• [ACTIVITY]
When you reproduce the entries below, keep each one exact and drop any pictures.

Items listed in a dataset:

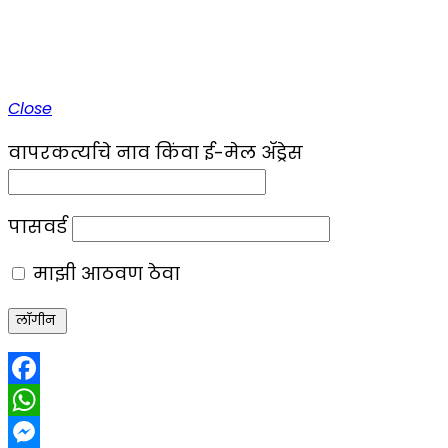
Close
वापरकर्त्याचे नाव किंवा ई-मेल ॲड्रेस
पासवर्ड
माझी आठवण ठेवा
Facebook
WhatsApp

• [COMPLETED TASK]
Close
वापरकर्त्याचे नाव किंवा ई-मेल ॲड्रेस
पासवर्ड
माझी आठवण ठेवा
Facebook
WhatsApp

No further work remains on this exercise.